# Extracted data:
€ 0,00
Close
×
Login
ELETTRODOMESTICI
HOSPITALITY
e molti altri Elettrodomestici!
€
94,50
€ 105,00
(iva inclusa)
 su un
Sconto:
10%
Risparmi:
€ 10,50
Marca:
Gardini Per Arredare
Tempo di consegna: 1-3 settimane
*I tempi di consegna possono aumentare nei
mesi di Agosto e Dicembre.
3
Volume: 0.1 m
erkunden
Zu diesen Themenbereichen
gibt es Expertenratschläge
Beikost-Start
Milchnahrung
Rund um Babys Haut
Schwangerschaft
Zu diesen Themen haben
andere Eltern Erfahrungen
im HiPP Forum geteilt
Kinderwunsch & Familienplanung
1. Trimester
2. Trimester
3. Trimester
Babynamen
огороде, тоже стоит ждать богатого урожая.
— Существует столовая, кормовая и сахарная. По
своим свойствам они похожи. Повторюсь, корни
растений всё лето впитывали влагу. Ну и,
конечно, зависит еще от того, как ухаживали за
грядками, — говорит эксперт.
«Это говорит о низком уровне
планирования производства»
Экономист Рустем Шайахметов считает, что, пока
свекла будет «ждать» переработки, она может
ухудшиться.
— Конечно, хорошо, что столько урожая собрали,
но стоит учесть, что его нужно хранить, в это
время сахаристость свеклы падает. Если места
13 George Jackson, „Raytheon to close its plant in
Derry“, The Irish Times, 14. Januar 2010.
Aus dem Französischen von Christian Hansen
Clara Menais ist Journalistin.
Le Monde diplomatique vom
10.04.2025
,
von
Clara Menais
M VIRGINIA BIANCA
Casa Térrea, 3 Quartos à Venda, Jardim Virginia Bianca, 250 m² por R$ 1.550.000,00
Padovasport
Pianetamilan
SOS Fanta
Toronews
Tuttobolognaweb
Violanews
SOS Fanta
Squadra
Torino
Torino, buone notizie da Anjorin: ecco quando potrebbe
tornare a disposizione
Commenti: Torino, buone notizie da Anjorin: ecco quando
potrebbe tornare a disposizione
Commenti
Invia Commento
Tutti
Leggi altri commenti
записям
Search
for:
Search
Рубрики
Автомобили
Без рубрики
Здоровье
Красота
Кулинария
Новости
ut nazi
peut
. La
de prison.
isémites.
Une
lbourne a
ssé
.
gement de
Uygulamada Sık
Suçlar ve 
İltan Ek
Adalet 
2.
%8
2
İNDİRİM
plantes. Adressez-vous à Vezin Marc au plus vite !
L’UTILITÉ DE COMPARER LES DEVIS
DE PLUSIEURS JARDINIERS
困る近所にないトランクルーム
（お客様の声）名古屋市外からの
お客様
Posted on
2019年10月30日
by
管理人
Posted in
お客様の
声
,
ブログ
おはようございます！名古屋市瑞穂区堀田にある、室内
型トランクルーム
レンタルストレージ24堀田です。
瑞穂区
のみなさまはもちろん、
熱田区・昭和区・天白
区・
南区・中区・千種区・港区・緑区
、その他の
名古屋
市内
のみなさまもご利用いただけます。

# Assignment:
What lines above contain "tornare"? Copy them out.

# Solution to this exercise:
tornare a disposizione
potrebbe tornare a disposizione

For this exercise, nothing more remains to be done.